▶ Your instructions
If a line holds the word "ACCESS", copy it from the entries.

▶ Entries shown
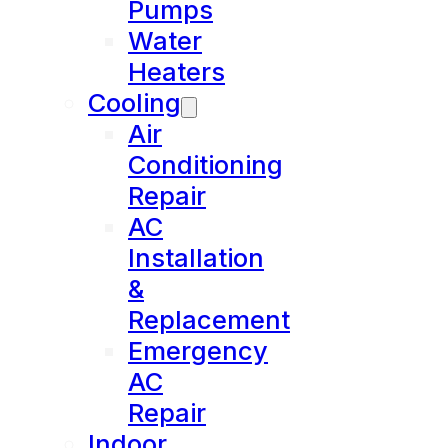
Pumps
Water
Heaters
Cooling
Air
Conditioning
Repair
AC
Installation
&
Replacement
Emergency
AC
Repair
Indoor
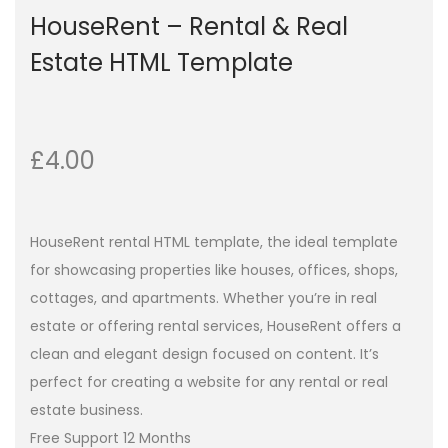
HouseRent – Rental & Real
Estate HTML Template
£
4.00
HouseRent rental HTML template, the ideal template
for showcasing properties like houses, offices, shops,
cottages, and apartments. Whether you’re in real
estate or offering rental services, HouseRent offers a
clean and elegant design focused on content. It’s
perfect for creating a website for any rental or real
estate business.
Free Support 12 Months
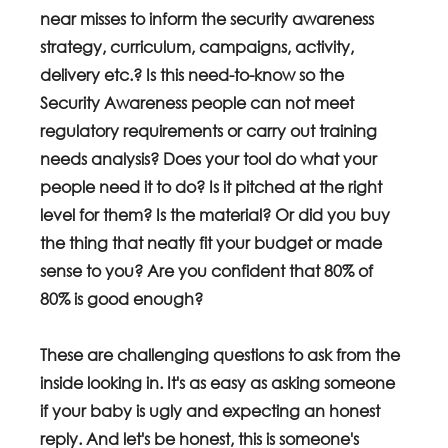
near misses to inform the security awareness 
strategy, curriculum, campaigns, activity, 
delivery etc.? Is this need-to-know so the 
Security Awareness people can not meet 
regulatory requirements or carry out training 
needs analysis? Does your tool do what your 
people need it to do? Is it pitched at the right 
level for them? Is the material? Or did you buy 
the thing that neatly fit your budget or made 
sense to you? Are you confident that 80% of 
80% is good enough?
These are challenging questions to ask from the 
inside looking in. It's as easy as asking someone 
if your baby is ugly and expecting an honest 
reply. And let's be honest, this is someone's 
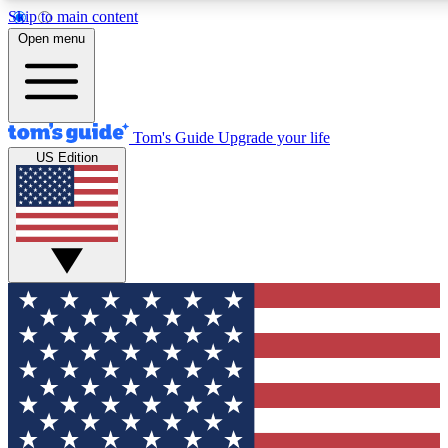
Skip to main content
12
24/7
30K+
Open menu
MEMBER FEATURES
ACCESS AVAILABLE
ACTIVE MEMBERS
Tom's Guide
Upgrade your life
US Edition
Exclusive Newsletters
Polls
Tech news direct to your inbox
Have your say in te
GET CLUB ACCESS QUICK
For the fastest way to join Tom's Guide Club enter your
email below. We'll send you a confirmation and sign you up
to our newsletter to keep you updated on all the latest news.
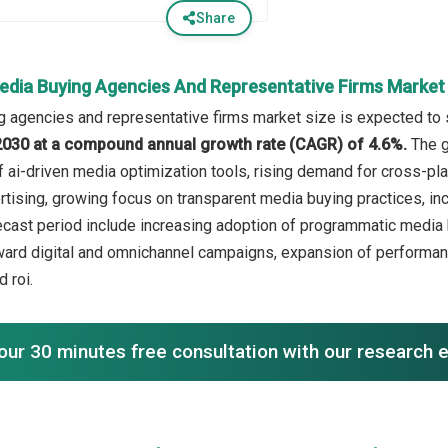
Share
edia Buying Agencies And Representative Firms Marke
 agencies and representative firms market size is expected to se
n 2030 at a compound annual growth rate (CAGR) of 4.6%.
The g
f ai-driven media optimization tools, rising demand for cross-pl
rtising, growing focus on transparent media buying practices, inc
recast period include increasing adoption of programmatic media b
oward digital and omnichannel campaigns, expansion of perform
 roi.
our 30 minutes free consultation with our research 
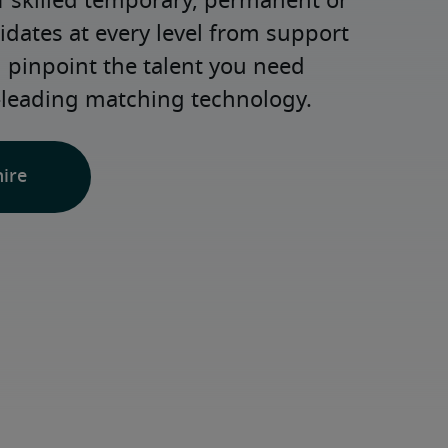
 skilled temporary, permanent or 
dates at every level from support 
d pinpoint the talent you need 
-leading matching technology.
hire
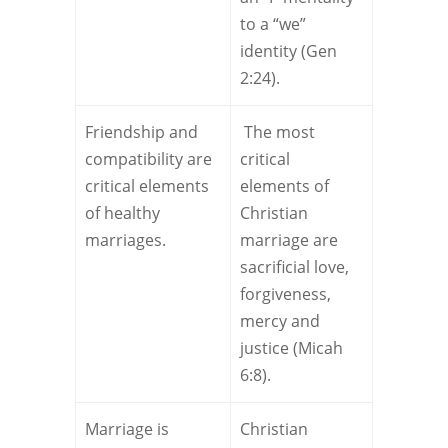
to a “we”
identity (Gen
2:24).
Friendship and
The most
compatibility are
critical
critical elements
elements of
of healthy
Christian
marriages.
marriage are
sacrificial love,
forgiveness,
mercy and
justice (Micah
6:8).
Marriage is
Christian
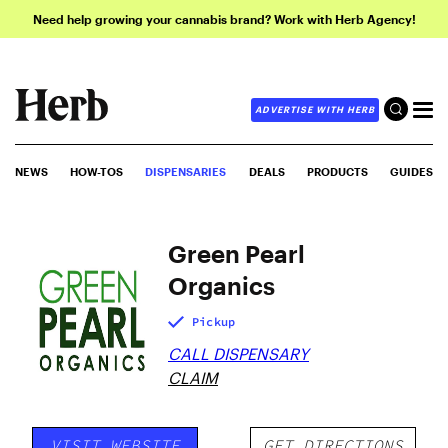
Need help growing your cannabis brand? Work with Herb Agency!
ADVERTISE WITH HERB
NEWS
HOW-TOS
DISPENSARIES
DEALS
PRODUCTS
GUIDES
Green Pearl
Organics
Pickup
CALL DISPENSARY
CLAIM
VISIT WEBSITE
GET DIRECTIONS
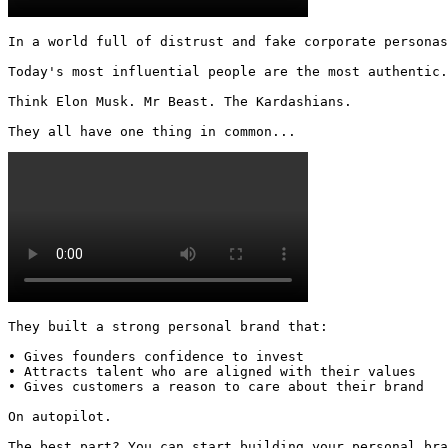
In a world full of distrust and fake corporate personas
Today's most influential people are the most authentic.

Think Elon Musk. Mr Beast. The Kardashians.

They all have one thing in common... 
They built a strong personal brand that:

• Gives founders confidence to invest

• Attracts talent who are aligned with their values

• Gives customers a reason to care about their brand

On autopilot.

The best part? You can start building your personal bra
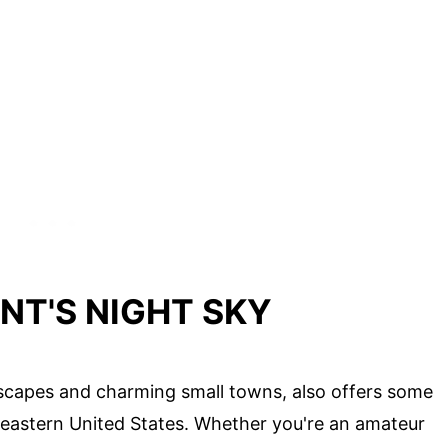
NT'S NIGHT SKY
scapes and charming small towns, also offers some
theastern United States. Whether you're an amateur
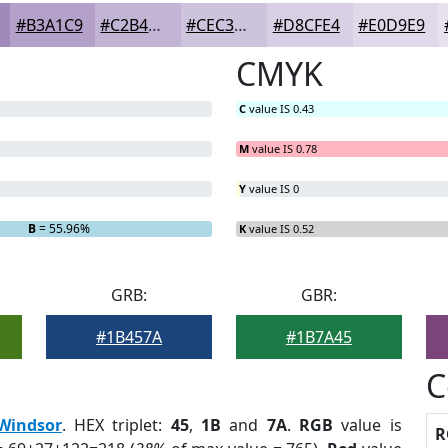
#B3A1C9
#C2B4D4
#CEC3DD
#D8CFE4
#E0D9E9
CMYK
C
value IS 0.43
M
value IS 0.78
Y
value IS 0
B
= 55.96%
K
value IS 0.52
GRB:
GBR:
#1B457A
#1B7A45
C
Windsor
. HEX triplet:
45
,
1B
and
7A
.
RGB
value is
R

▶ Answer space
ACCESS AVAILABLE
GET CLUB ACCESS QUICK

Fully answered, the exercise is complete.